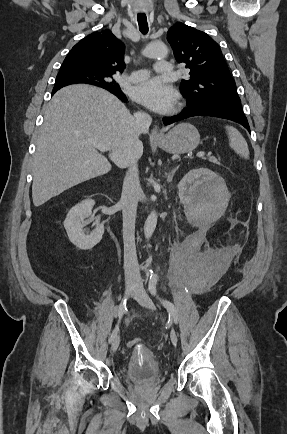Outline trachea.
<instances>
[{
  "label": "trachea",
  "instance_id": "3493384b",
  "mask_svg": "<svg viewBox=\"0 0 287 434\" xmlns=\"http://www.w3.org/2000/svg\"><path fill=\"white\" fill-rule=\"evenodd\" d=\"M139 30L142 34H146L148 32V22L147 17L145 14H138L137 15Z\"/></svg>",
  "mask_w": 287,
  "mask_h": 434
}]
</instances>
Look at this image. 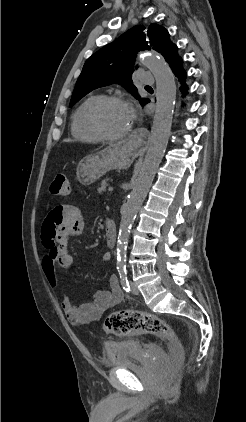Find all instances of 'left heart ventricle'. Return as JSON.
Returning a JSON list of instances; mask_svg holds the SVG:
<instances>
[{
	"instance_id": "obj_1",
	"label": "left heart ventricle",
	"mask_w": 246,
	"mask_h": 422,
	"mask_svg": "<svg viewBox=\"0 0 246 422\" xmlns=\"http://www.w3.org/2000/svg\"><path fill=\"white\" fill-rule=\"evenodd\" d=\"M98 119L101 127L109 134L123 132L132 122L129 107L117 103L105 105L99 111Z\"/></svg>"
}]
</instances>
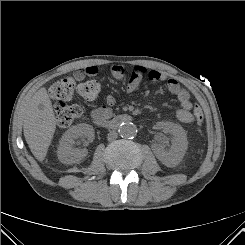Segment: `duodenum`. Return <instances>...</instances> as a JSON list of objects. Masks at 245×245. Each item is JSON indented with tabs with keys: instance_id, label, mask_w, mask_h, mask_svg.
Listing matches in <instances>:
<instances>
[{
	"instance_id": "duodenum-1",
	"label": "duodenum",
	"mask_w": 245,
	"mask_h": 245,
	"mask_svg": "<svg viewBox=\"0 0 245 245\" xmlns=\"http://www.w3.org/2000/svg\"><path fill=\"white\" fill-rule=\"evenodd\" d=\"M131 121H132L131 116L122 114L114 117L113 119H100L96 122V124L104 128L115 129L119 127L121 124L131 122Z\"/></svg>"
}]
</instances>
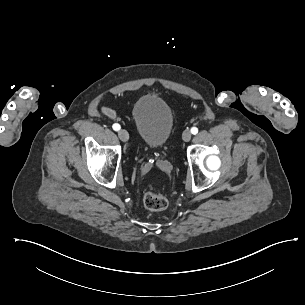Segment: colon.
<instances>
[{"instance_id":"1","label":"colon","mask_w":305,"mask_h":305,"mask_svg":"<svg viewBox=\"0 0 305 305\" xmlns=\"http://www.w3.org/2000/svg\"><path fill=\"white\" fill-rule=\"evenodd\" d=\"M144 205L151 211L164 210L168 205L166 196L159 192L148 191L143 198Z\"/></svg>"}]
</instances>
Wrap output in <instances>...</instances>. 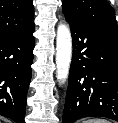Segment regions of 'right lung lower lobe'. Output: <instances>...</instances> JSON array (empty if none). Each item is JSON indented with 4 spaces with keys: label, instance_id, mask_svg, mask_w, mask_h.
<instances>
[{
    "label": "right lung lower lobe",
    "instance_id": "obj_1",
    "mask_svg": "<svg viewBox=\"0 0 118 123\" xmlns=\"http://www.w3.org/2000/svg\"><path fill=\"white\" fill-rule=\"evenodd\" d=\"M34 29L0 40V115L24 123L32 75Z\"/></svg>",
    "mask_w": 118,
    "mask_h": 123
}]
</instances>
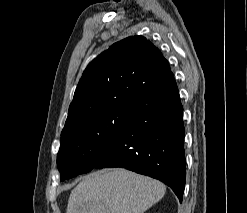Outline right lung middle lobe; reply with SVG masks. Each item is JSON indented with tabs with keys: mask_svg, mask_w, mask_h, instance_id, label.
Instances as JSON below:
<instances>
[{
	"mask_svg": "<svg viewBox=\"0 0 247 213\" xmlns=\"http://www.w3.org/2000/svg\"><path fill=\"white\" fill-rule=\"evenodd\" d=\"M131 109L130 99L121 101L61 134L57 167L62 181L95 167L105 145L120 130Z\"/></svg>",
	"mask_w": 247,
	"mask_h": 213,
	"instance_id": "obj_1",
	"label": "right lung middle lobe"
}]
</instances>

PROBLEM REQUIREMENTS:
The answer should contain only the lines from the one with "Outline right lung" through the last line of the material, given word for word and without pictures.

RESULT OF THE TASK:
Outline right lung middle lobe; reply with SVG masks. Each item is JSON indented with tabs with keys: mask_svg, mask_w, mask_h, instance_id, label.
Instances as JSON below:
<instances>
[{
	"mask_svg": "<svg viewBox=\"0 0 247 213\" xmlns=\"http://www.w3.org/2000/svg\"><path fill=\"white\" fill-rule=\"evenodd\" d=\"M131 109L130 99L121 101L61 134L57 167L62 181L95 167L105 145L120 130Z\"/></svg>",
	"mask_w": 247,
	"mask_h": 213,
	"instance_id": "obj_1",
	"label": "right lung middle lobe"
}]
</instances>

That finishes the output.